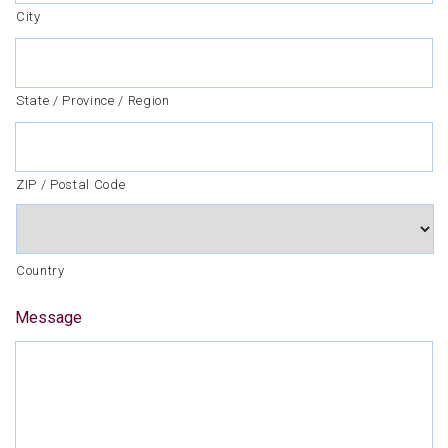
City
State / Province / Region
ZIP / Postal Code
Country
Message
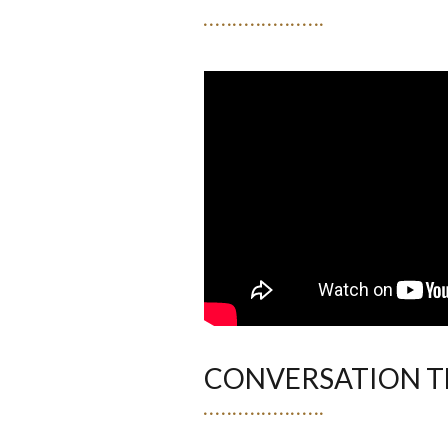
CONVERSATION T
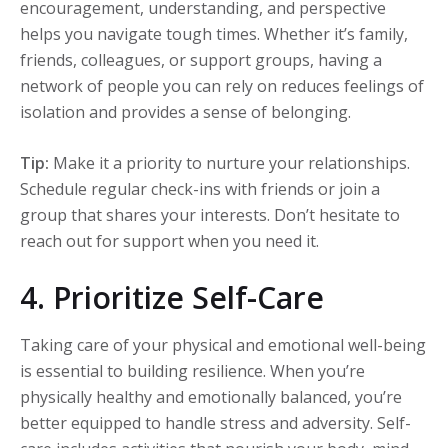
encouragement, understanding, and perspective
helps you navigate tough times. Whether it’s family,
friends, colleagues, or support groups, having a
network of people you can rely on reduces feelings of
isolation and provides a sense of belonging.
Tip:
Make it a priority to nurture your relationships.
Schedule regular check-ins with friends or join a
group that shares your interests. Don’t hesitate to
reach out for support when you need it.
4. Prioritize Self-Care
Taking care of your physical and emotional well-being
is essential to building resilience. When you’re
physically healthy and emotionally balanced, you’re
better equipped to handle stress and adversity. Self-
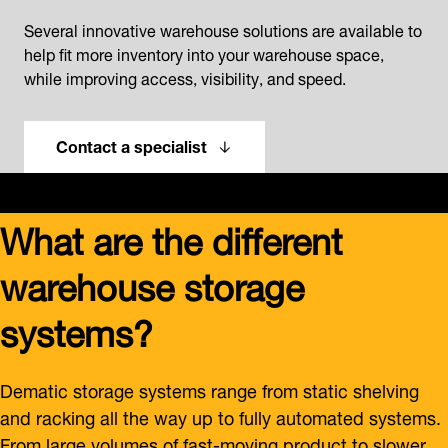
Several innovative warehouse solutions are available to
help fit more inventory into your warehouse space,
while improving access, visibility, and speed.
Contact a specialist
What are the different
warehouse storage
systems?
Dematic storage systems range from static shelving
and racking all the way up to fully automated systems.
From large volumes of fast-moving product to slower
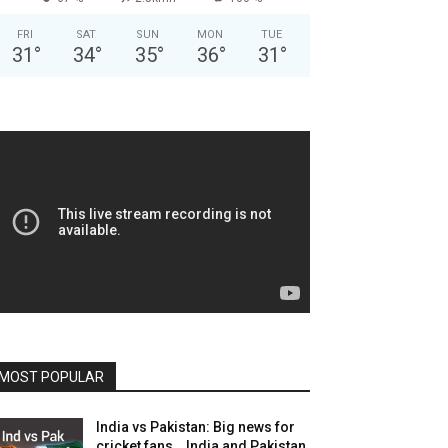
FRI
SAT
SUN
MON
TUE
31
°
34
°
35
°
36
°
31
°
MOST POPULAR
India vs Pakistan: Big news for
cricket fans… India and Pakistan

--- PROBLEM REQUIREMENTS ---
Repeat each entry exactly. Pictures do not belong in the copy.

--- RESULT FOR THIS EXERCISE ---
City
State / Province / Region
ZIP / Postal Code
Country
Message
CONVERSATION T
encouragement, understanding, and perspective
helps you navigate tough times. Whether it’s family,
friends, colleagues, or support groups, having a
network of people you can rely on reduces feelings of
isolation and provides a sense of belonging.
Tip:
Make it a priority to nurture your relationships.
Schedule regular check-ins with friends or join a
group that shares your interests. Don’t hesitate to
reach out for support when you need it.
4. Prioritize Self-Care
Taking care of your physical and emotional well-being
is essential to building resilience. When you’re
physically healthy and emotionally balanced, you’re
better equipped to handle stress and adversity. Self-
Several innovative warehouse solutions are available to
help fit more inventory into your warehouse space,
while improving access, visibility, and speed.
Contact a specialist
What are the different
warehouse storage
systems?
Dematic storage systems range from static shelving
and racking all the way up to fully automated systems.
From large volumes of fast-moving product to slower
FRI
SAT
SUN
MON
TUE
31
°
34
°
35
°
36
°
31
°
MOST POPULAR
India vs Pakistan: Big news for
cricket fans… India and Pakistan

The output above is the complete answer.